## Task
Pick out every line of the entries below where "Escale" occurs, and copy those lines.

## Input records
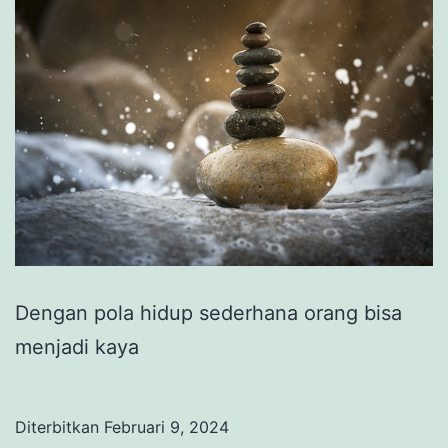
Dengan pola hidup sederhana orang bisa
menjadi kaya
Diterbitkan
Februari 9, 2024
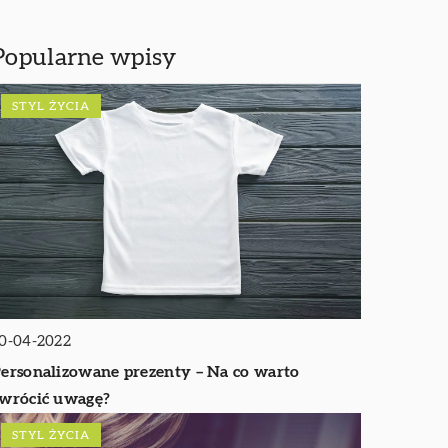
Popularne wpisy
STYL ŻYCIA
0-04-2022
ersonalizowane prezenty – Na co warto
wrócić uwagę?
STYL ŻYCIA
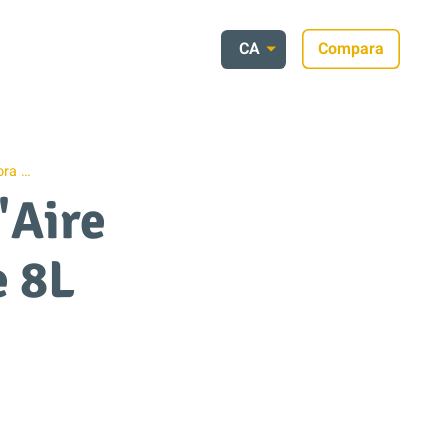
CA
Compara
ora …
'Aire
e 8L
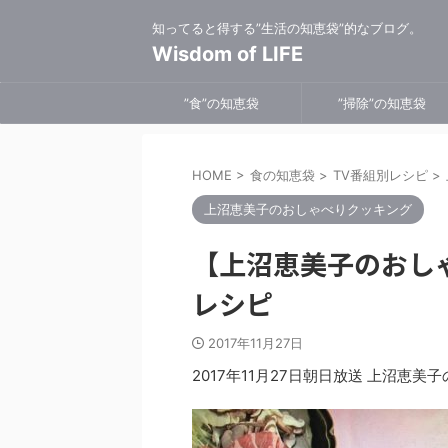
知ってると得する”生活の知恵袋”的なブログ。
Wisdom of LIFE
”食”の知恵袋
”掃除”の知恵袋
HOME
>
食の知恵袋
>
TV番組別レシピ
>
上沼恵美子のおしゃべりクッキング
【上沼恵美子のおし
レシピ
2017年11月27日
2017年11月27日朝日放送 上沼恵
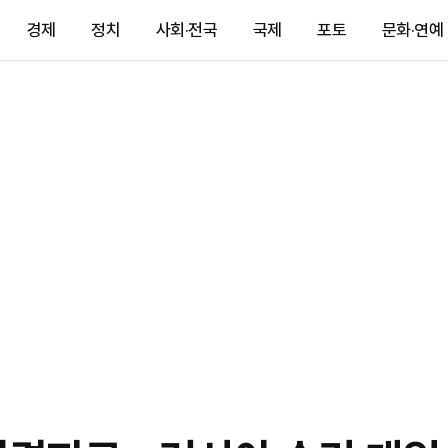
경제
정치
사회·전국
국제
포토
문화·연예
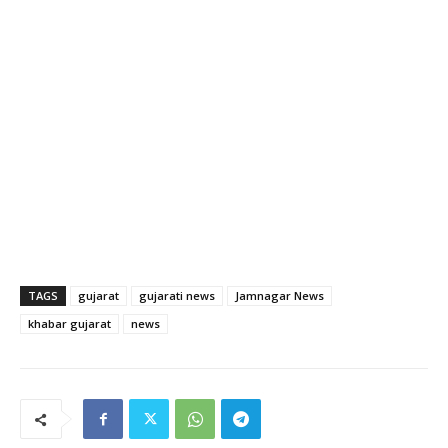
TAGS
gujarat
gujarati news
Jamnagar News
khabar gujarat
news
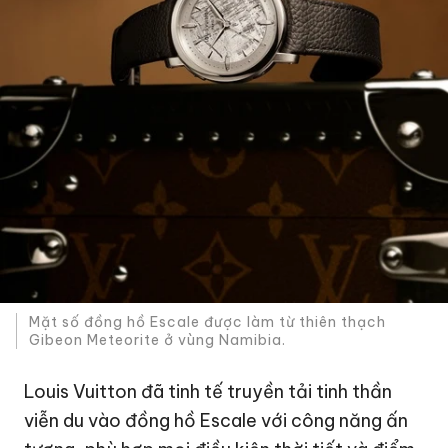
Mặt số đồng hồ Escale được làm từ thiên thạch
Gibeon Meteorite ở vùng Namibia.
Louis Vuitton đã tinh tế truyền tải tinh thần
viễn du vào đồng hồ Escale với công năng ấn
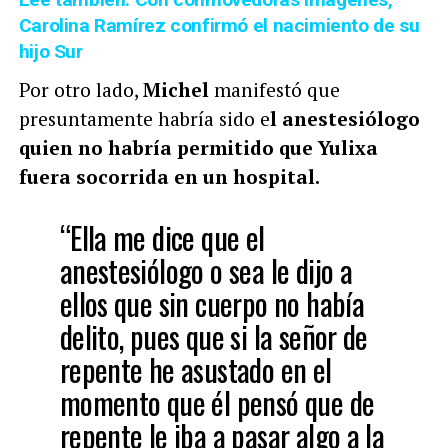
Carolina Ramírez confirmó el nacimiento de su
hijo Sur
Por otro lado,
Michel
manifestó que
presuntamente habría sido e
l anestesiólogo
quien no habría permitido que Yulixa
fuera socorrida en un hospital.
“E
lla me dice que el
anestesiólogo o sea le dijo a
ellos que sin cuerpo no había
delito, pues que si la señor de
repente he asustado en el
momento que él pensó que de
repente le iba a pasar algo a la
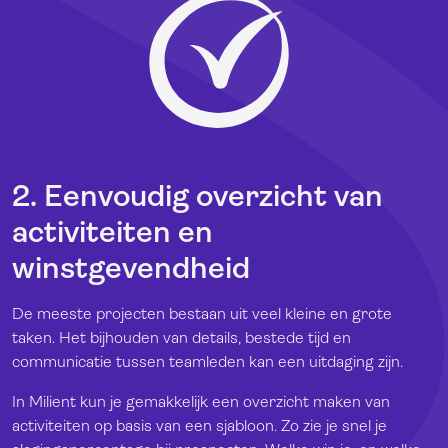
2. Eenvoudig overzicht van
activiteiten en
winstgevendheid
De meeste projecten bestaan uit veel kleine en grote
taken. Het bijhouden van details, bestede tijd en
communicatie tussen teamleden kan een uitdaging zijn.
In Milient kun je gemakkelijk een overzicht maken van
activiteiten op basis van een sjabloon. Zo zie je snel je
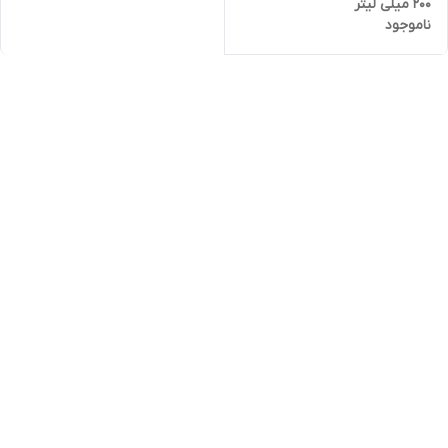
200 میلی لیتر
ناموجود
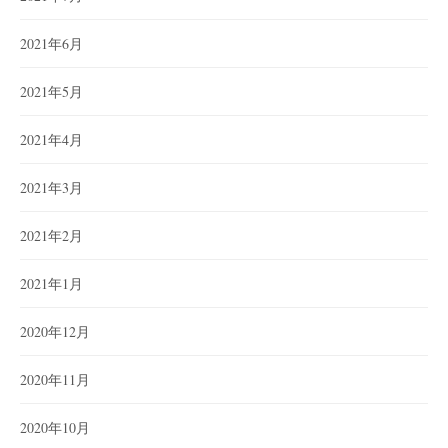
2021年6月
2021年5月
2021年4月
2021年3月
2021年2月
2021年1月
2020年12月
2020年11月
2020年10月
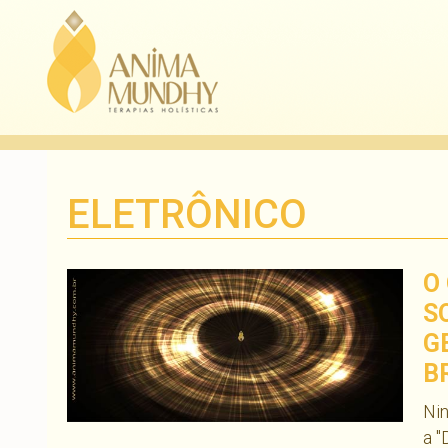
ELETRÔNICO
O
S
G
B
Nin
a "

## Answer space
Mặt số đồng hồ Escale được làm từ thiên thạch
viễn du vào đồng hồ Escale với công năng ấn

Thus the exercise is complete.